8 settembre 2014 11:430 commenti

La storia di Jack lo Squartatore, dopo 126 anni, arriva al capolinea dell’enigma che ha ossessionato scrittori, investigatori e appassionati di cronaca nera di tutto il mondo. Oggi, Jack lo Squartatore ha un nome e un volto.

j.ack_12

Le vittime di Jack the ripper, Jack lo Squartatore, sono state cinque. Il soprannome del serial killer ne ha ingigantito l’efferatezza. Fatto sta che in 126 anni non si è riusciti a dare un nome e un volto a questo personaggio, responsabile degli orrori di Whitechapel.

Adesso l’enigma è stato risolto grazie ad un esame approfondito del DNA. L’esame è stato effettuato sui resti dell’assassino presenti sullo scialle di Catherine Eddowes, una delle vittime, assassinata il 30 settembre del 1888. Lo scialle è riapparso in un’asta ed è stato immediatamente effettuato un nuovo esame del DNA.

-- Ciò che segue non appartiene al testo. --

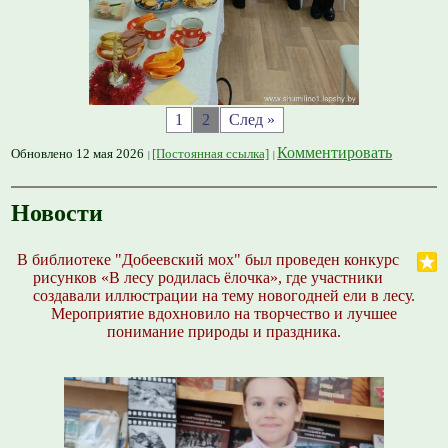
1
2
След »
Комментировать
Обновлено 12 мая 2026
[Постоянная ссылка]
Новости
В библиотеке "Добеевский мох" был проведен конкурс
рисунков «В лесу родилась ёлочка», где участники
создавали иллюстрации на тему новогодней ели в лесу.
Мероприятие вдохновило на творчество и лучшее
понимание природы и праздника.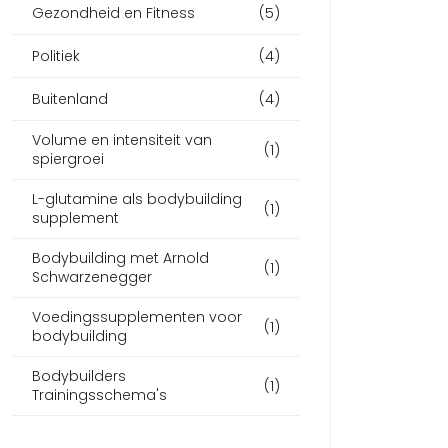
Gezondheid en Fitness
(5)
Politiek
(4)
Buitenland
(4)
Volume en intensiteit van
(1)
spiergroei
L-glutamine als bodybuilding
(1)
supplement
Bodybuilding met Arnold
(1)
Schwarzenegger
Voedingssupplementen voor
(1)
bodybuilding
Bodybuilders
(1)
Trainingsschema's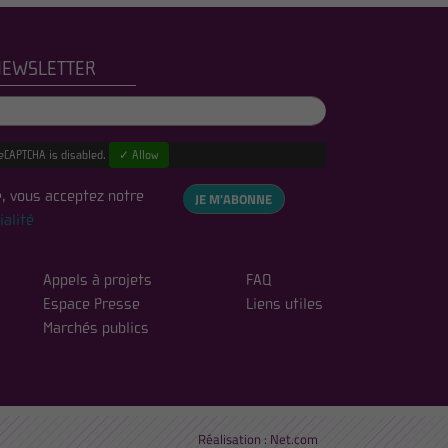
NEWSLETTER
eCAPTCHA is disabled.
✓ Allow
, vous acceptez notre
JE M'ABONNE
ialité
Appels à projets
FAQ
Espace Presse
Liens utiles
Marchés publics
Réalisation :
Net.com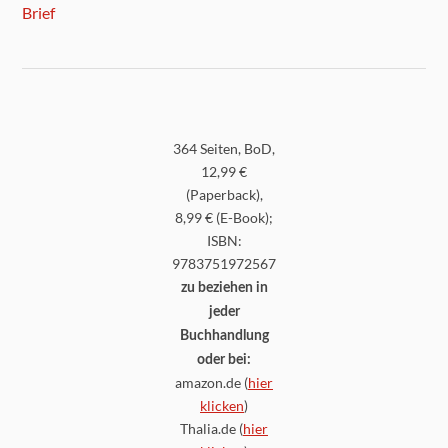
364 Seiten, BoD,
12,99 €
(Paperback),
8,99 € (E-Book);
ISBN:
9783751972567
zu beziehen in
jeder
Buchhandlung
oder bei:
amazon.de (
hier
klicken
)
Thalia.de (
hier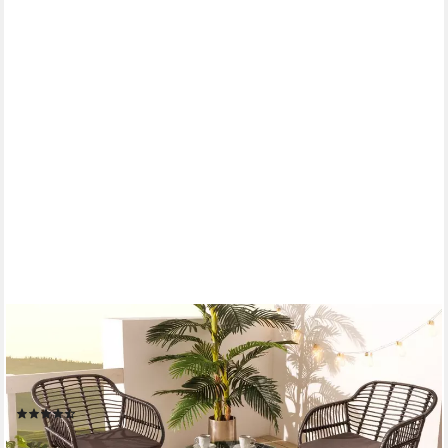
RIESS-AMBIENTE
Balkonset PARIS schwarz - Polyrattan, Glas, Bistro, wetterfest,
In- & Outdoor, (Set, 3-tlg., Beistelltisch, 2x Stuhl), Moderne
Sitzgruppe inkl. Kissen - ideal für Balkon, Terrasse & Garten
(25)
109,95 €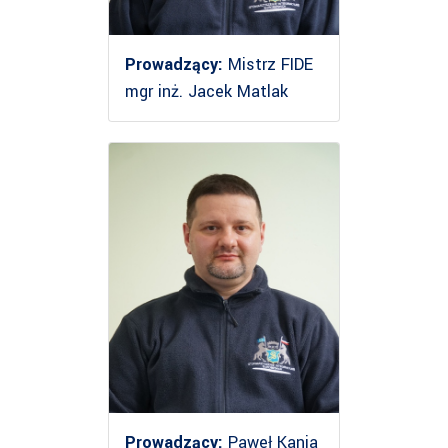
Prowadzący:
Mistrz FIDE
mgr inż. Jacek Matlak
Prowadzący:
Paweł Kania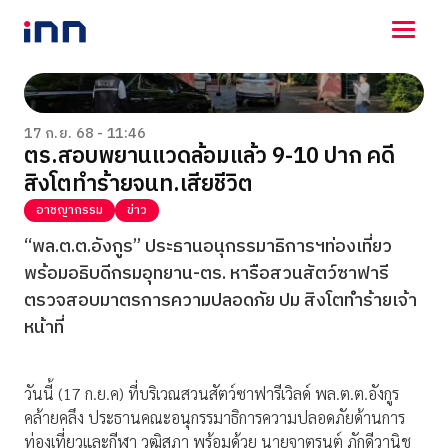
NEWS
ENTERTAINMENT
17 ก.ย. 68 - 11:46
ตร.สอบพยานแวดล้อมแล้ว 9-10 ปาก คดี
LIFESTYLE
สิงโตทำร้ายจนท.เสียชีวิต
HOROSCOPE
LOTTERY
อาชญากรรม
ข่าว
VIDEO
“พล.ต.ต.อังกูร” ประธานอนุกรรมาธิการฯท่องเที่ยว
ร่วมด้วยช่วยกัน
พร้อมอธิบดีกรมอุทยาน-ตร. หารือสวนสัตว์ซาฟารี
ตรวจสอบมาตรการความปลอดภัย ปม สิงโตทำร้ายเจ้า
หน้าที่
วันนี้ (17 ก.ย.ค) ที่บริเวณสวนสัตว์ซาฟารีเวิลด์ พล.ต.ต.อังกูร
คล้ายคลึง ประธานคณะอนุกรรมาธิการความปลอดภัยด้านการ
ท่องเที่ยวและกีฬา วุฒิสภา พร้อมด้วย นายจาตุรนต์ ภักดีวานิช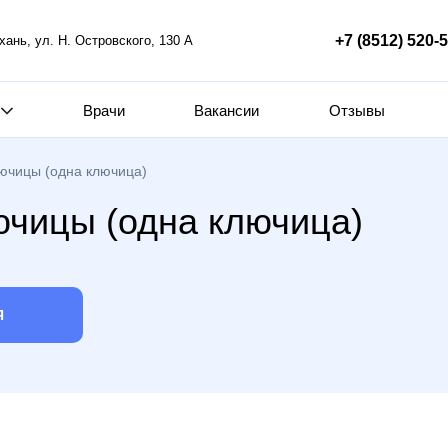
+7 (8512) 520-
ахань, ул. Н. Островского, 130 А
Врачи
Вакансии
Отзывы
ючицы (одна ключица)
ючицы (одна ключица)
Я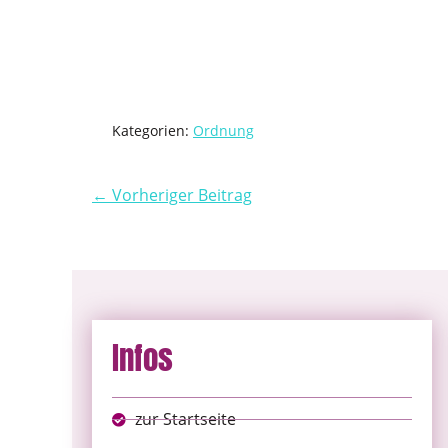
Kategorien:
Ordnung
← Vorheriger Beitrag
Infos
zur Startseite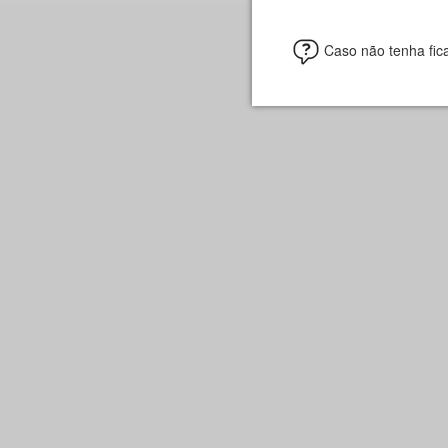
Caso não tenha fic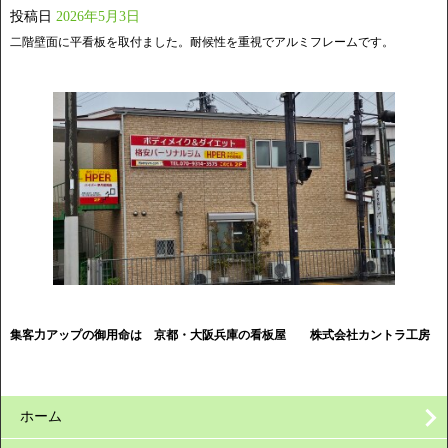
投稿日
2026年5月3日
二階壁面に平看板を取付ました。耐候性を重視でアルミフレームです。
集客力アップの御用命は 京都・大阪兵庫の看板屋
株式会社カントラ工房
ホーム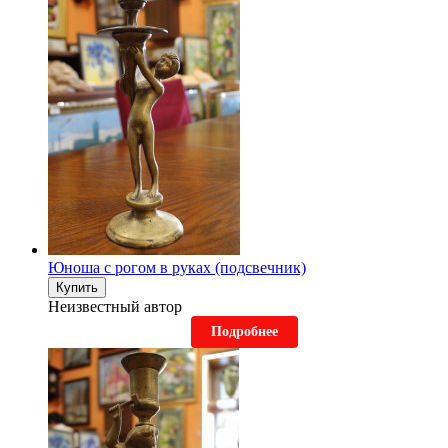
Юноша с рогом в руках (подсвечник)
Купить
Неизвестный автор
Подробнее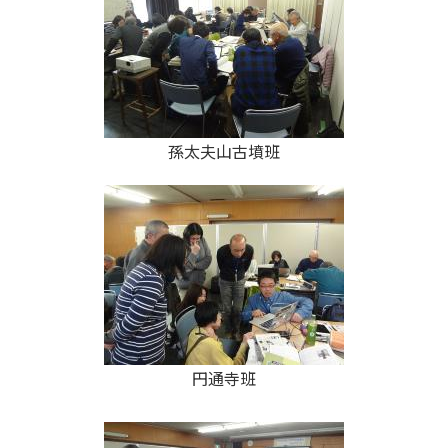
孫太夫山古墳班
円通寺班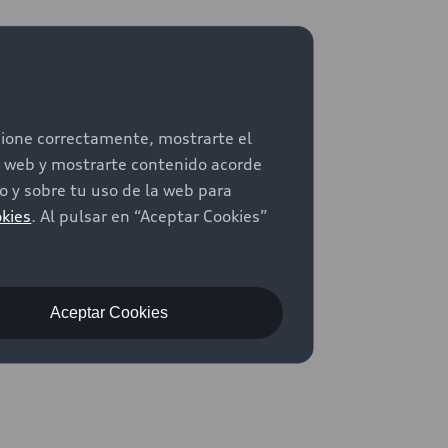
ra gama
ncione correctamente, mostrarte el
io web y mostrarte contenido acorde
 y sobre tu uso de la web para
 ti.
okies
. Al pulsar en “Aceptar Cookies”
Aceptar Cookies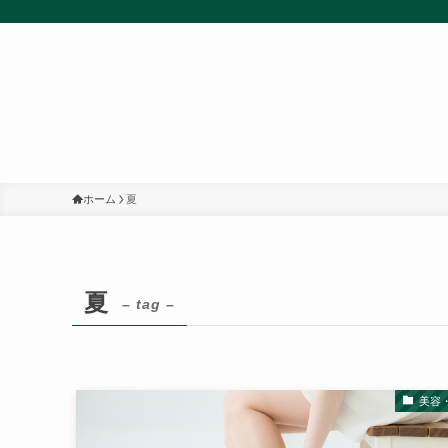
ホーム
夏
夏
– tag –
美容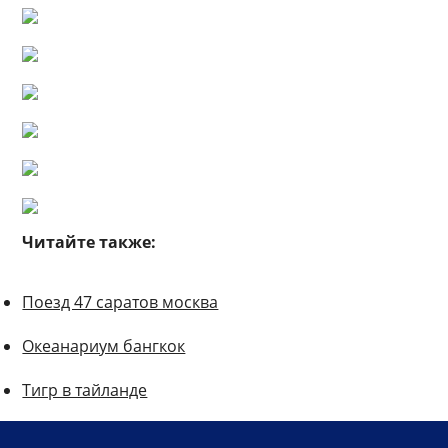
Читайте также:
Поезд 47 саратов москва
Океанариум бангкок
Тигр в тайланде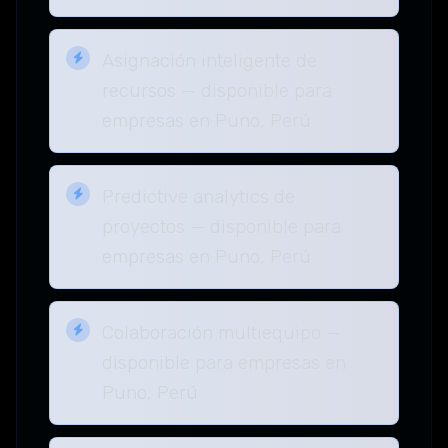
Asignación inteligente de
recursos — disponible para
empresas en Puno, Perú
Predictive analytics de
proyectos — disponible para
empresas en Puno, Perú
Colaboración multiequipo —
disponible para empresas en
Puno, Perú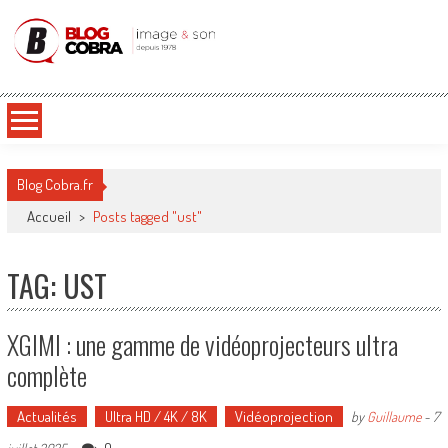
Blog Cobra
Toute l'actu Image & Son !
Blog Cobra.fr
Accueil
>
Posts tagged "ust"
TAG: UST
XGIMI : une gamme de vidéoprojecteurs ultra
complète
Actualités
Ultra HD / 4K / 8K
Vidéoprojection
by
Guillaume
-
7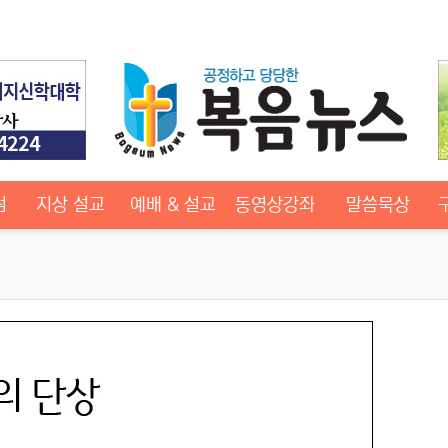
럼
지상 설교
예배 & 설교
동영상강좌
말씀묵상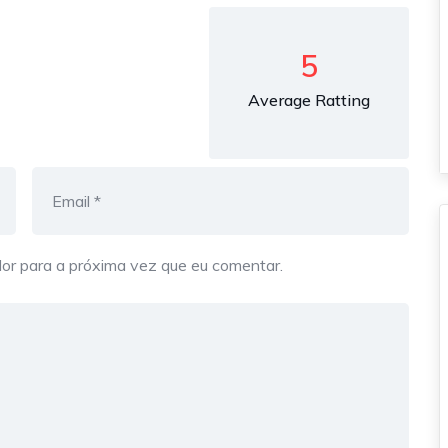
5
Average Ratting
or para a próxima vez que eu comentar.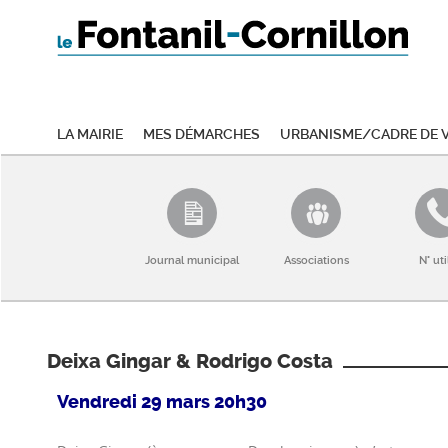
La mairie
Mes démarches
Urbanisme/Cadre de v
Journal municipal
Associations
N° uti
Deixa Gingar & Rodrigo Costa
Vendredi 29 mars 20h30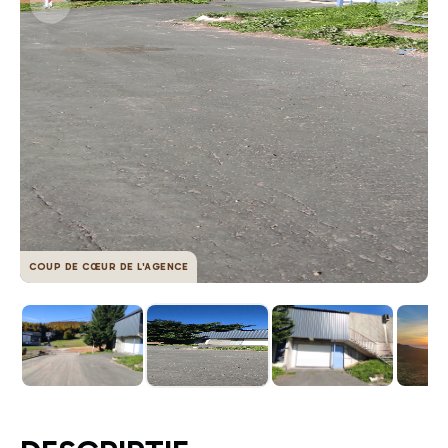
COUP DE CŒUR DE L'AGENCE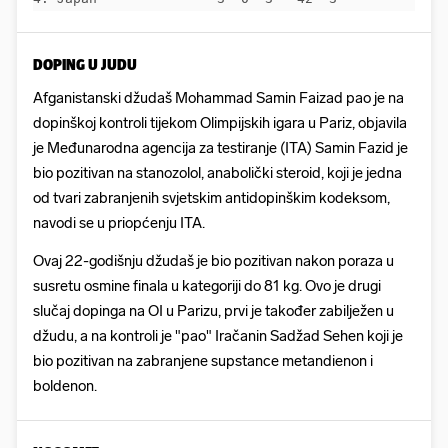
DOPING U JUDU
Afganistanski džudaš Mohammad Samin Faizad pao je na
dopinškoj kontroli tijekom Olimpijskih igara u Pariz, objavila
je Međunarodna agencija za testiranje (ITA) Samin Fazid je
bio pozitivan na stanozolol, anabolički steroid, koji je jedna
od tvari zabranjenih svjetskim antidopinškim kodeksom,
navodi se u priopćenju ITA.
Ovaj 22-godišnju džudaš je bio pozitivan nakon poraza u
susretu osmine finala u kategoriji do 81 kg. Ovo je drugi
slučaj dopinga na OI u Parizu, prvi je također zabilježen u
džudu, a na kontroli je "pao" Iračanin Sadžad Sehen koji je
bio pozitivan na zabranjene supstance metandienon i
boldenon.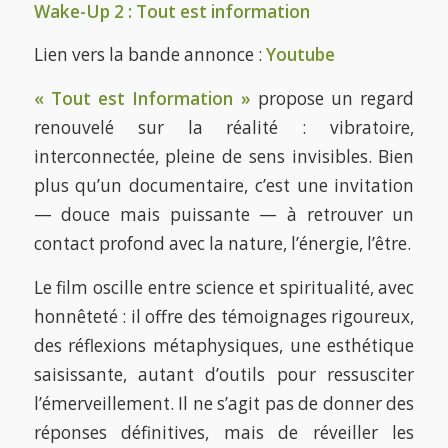
Wake-Up 2 : Tout est information
Lien vers la bande annonce :
Youtube
« Tout est Information »
propose un regard
renouvelé sur la réalité : vibratoire,
interconnectée, pleine de sens invisibles. Bien
plus qu’un documentaire, c’est une invitation
— douce mais puissante — à retrouver un
contact profond avec la nature, l’énergie, l’être.
Le film oscille entre science et spiritualité, avec
honnêteté : il offre des témoignages rigoureux,
des réflexions métaphysiques, une esthétique
saisissante, autant d’outils pour ressusciter
l’émerveillement. Il ne s’agit pas de donner des
réponses définitives, mais de réveiller les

Jack lo Squartatore altri non è che Aaron Kominski, un barbiere di 23 anni, figlio di una coppia di immigrati polacchi. Il suo nome era già stato inserito tra i sospettati di Scotland Yard. All’epoca però, non erano state trovate delle prove sufficienti e incontrovertibili per mettere il giovane dietro le sbarre. La mancanza di conoscenza del volto di Jack lo Squartatore ha alimentato negli anni tantissimi libri, tra cui “Ritratto di un assassino”, firmato da Patricia Cornwell, la regina del noir.

Ma cosa rendeva questo serial killer così temuto? Il suo modus operandi: Jack lo Squartatore sgozzava soltanto le donne e lo faceva per strada senza lasciare tracce, o comunque senza lasciare elementi che facessero risalire alla sua persona. Era diventato il terrore della Londra dell’epoca vittoriana. Il soprannome gli è stato affibbiato perché dopo aver sgozzato le donne ne prelevava gli organi interni.